JACKSONVILLE, FL. Inspectors visiting Poke Cafe on Old Saint Augustine Road on April 28 found food sourced from unapproved or unknown suppliers, a violation that means there is no way to trace what customers ate back through the supply chain if someone gets sick.
That was one of nine high-severity violations documented that day. The restaurant was not closed.
What Inspectors Found
The inspection record from April 28 cites food in poor condition, mislabeled, or adulterated alongside the unapproved sourcing violation. Together, those two findings mean inspectors had concerns about both where the food came from and the state it was in once it arrived.
Food contact surfaces were found not properly cleaned or sanitized, a direct pathway for bacterial transfer between raw and ready-to-eat ingredients. In a poke restaurant, where raw fish is a menu staple, that citation carries particular weight.
Inspectors also documented that food was not cooked to the required minimum temperature. Undercooked proteins, especially poultry, can harbor Salmonella at temperatures below 165 degrees Fahrenheit.
Two separate handwashing violations were cited on the same visit. One cited inadequate handwashing facilities, meaning the physical infrastructure for proper hygiene was insufficient. The second cited improper hand and arm washing technique, meaning employees were attempting to wash hands but not doing so correctly. Both violations appeared on the same inspection report.
The chemical storage findings compounded the picture. Inspectors cited both improperly stored or labeled toxic chemicals and improperly identified, stored, or used toxic substances. Two distinct chemical-handling citations in a single visit point to a kitchen where hazardous materials were not segregated from food preparation areas.
The restaurant also failed on time as a public health control, meaning food was left in the temperature danger zone, between 41 and 135 degrees Fahrenheit, longer than state rules permit without temperature monitoring.
What These Violations Mean
Food from unapproved sources is not a paperwork problem. When a restaurant purchases food outside the regulated supply chain, inspectors cannot verify that the product was handled, stored, or transported safely. If a customer becomes ill, there is no supplier record to trace. Listeria, Salmonella, and E. coli are the specific pathogens that approved-source rules are designed to intercept before food reaches a kitchen.
The undercooking violation matters differently. Salmonella survives in poultry that has not reached 165 degrees internally. A restaurant that is simultaneously sourcing food from unknown suppliers and undercooking it has compounded the risk at two separate points in the same meal.
The dual chemical-storage citations describe a kitchen where cleaning agents or pesticides were near food, improperly labeled, or both. Chemical contamination does not require a large quantity to cause harm. Mislabeled containers are a documented cause of accidental poisoning in commercial kitchens.
The two handwashing violations deserve to be read together. Inadequate facilities means the sink, soap, or drying materials were missing or broken. Improper technique means employees who did try to wash their hands were not removing pathogens effectively. Neither violation alone is acceptable in a food service environment. Both on the same inspection report, at a restaurant also cited for unclean food contact surfaces, describes a kitchen where contamination had multiple uncontrolled entry points.
The Longer Record
The April 28 inspection was the nineteenth on record for Poke Cafe.

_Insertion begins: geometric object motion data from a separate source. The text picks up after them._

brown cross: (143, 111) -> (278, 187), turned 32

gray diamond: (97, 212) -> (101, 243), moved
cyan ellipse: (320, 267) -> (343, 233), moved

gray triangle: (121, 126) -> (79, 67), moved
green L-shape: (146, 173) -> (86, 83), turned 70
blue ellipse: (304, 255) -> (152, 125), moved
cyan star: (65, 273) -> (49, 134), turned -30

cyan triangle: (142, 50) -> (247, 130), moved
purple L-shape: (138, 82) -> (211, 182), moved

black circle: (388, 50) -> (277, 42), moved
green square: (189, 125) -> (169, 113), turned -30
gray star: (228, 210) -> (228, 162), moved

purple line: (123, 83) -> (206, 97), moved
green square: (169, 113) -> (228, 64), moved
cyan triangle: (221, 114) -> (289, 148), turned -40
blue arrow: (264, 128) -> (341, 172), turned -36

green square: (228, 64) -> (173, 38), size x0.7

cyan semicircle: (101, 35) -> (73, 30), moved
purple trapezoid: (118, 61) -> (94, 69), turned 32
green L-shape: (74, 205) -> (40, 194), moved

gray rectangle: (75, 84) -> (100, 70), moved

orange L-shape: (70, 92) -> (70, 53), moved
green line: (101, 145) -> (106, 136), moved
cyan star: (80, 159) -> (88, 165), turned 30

Across those 19 inspections, inspectors have documented 141 total violations. The facility has never been emergency-closed.

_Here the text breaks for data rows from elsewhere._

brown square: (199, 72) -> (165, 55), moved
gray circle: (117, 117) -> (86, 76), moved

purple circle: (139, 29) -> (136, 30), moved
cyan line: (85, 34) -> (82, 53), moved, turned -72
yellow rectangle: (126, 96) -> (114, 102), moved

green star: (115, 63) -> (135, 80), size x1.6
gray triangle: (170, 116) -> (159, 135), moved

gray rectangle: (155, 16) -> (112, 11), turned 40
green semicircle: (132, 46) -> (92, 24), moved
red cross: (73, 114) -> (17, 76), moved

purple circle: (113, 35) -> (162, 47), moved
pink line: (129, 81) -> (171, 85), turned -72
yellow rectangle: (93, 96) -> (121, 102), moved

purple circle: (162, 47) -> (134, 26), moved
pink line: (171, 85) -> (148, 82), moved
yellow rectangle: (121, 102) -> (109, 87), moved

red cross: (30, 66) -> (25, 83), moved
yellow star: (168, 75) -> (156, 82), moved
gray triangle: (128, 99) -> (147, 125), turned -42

The recent history shows a consistent pattern of high-severity citations. In October 2025, inspectors found six high-severity and two intermediate violations. In August 2024, eight high-severity violations were cited with no intermediates. In September 2022, six high-severity and one intermediate violation were recorded. In March 2022, five high-severity and two intermediate violations appeared.
The one clean inspection in this period, September 2024 with zero high-severity and zero intermediate violations, stands alone in the record. Every other recent inspection going back to March 2022 produced multiple high-severity citations.

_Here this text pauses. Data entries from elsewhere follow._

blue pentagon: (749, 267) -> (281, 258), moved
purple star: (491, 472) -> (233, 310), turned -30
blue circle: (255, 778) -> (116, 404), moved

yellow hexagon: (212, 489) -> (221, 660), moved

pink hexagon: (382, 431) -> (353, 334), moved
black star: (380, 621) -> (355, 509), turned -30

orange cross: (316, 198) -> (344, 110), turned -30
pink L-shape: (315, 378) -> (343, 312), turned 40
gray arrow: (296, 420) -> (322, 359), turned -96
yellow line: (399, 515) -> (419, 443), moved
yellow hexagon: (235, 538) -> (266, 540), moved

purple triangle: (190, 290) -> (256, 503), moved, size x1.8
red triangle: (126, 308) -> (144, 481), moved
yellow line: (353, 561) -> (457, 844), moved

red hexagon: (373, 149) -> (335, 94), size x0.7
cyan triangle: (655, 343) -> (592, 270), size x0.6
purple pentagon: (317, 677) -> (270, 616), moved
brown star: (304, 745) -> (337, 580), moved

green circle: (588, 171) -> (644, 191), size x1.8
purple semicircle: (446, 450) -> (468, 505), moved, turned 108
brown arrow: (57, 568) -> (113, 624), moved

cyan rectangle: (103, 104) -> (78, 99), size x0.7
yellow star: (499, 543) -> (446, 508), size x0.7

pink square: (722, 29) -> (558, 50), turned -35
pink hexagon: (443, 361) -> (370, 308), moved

April 28's count of nine high-severity violations is the highest single-inspection total in the available history. It is not, however, a departure from a previously clean record. It is the worst point on a line that has been elevated for years.
The Facility Remained Open
State inspectors documented nine high-severity violations at Poke Cafe on April 28 and did not order an emergency closure. Under Florida rules, emergency closure is triggered when conditions pose an immediate threat to public health, and that determination is made by the inspector on site.
The restaurant at 14866 Old Saint Augustine Road, Suite 102, was still operating after the inspection concluded.
Across 19 inspections and 141 documented violations, Poke Cafe has never received an emergency closure order.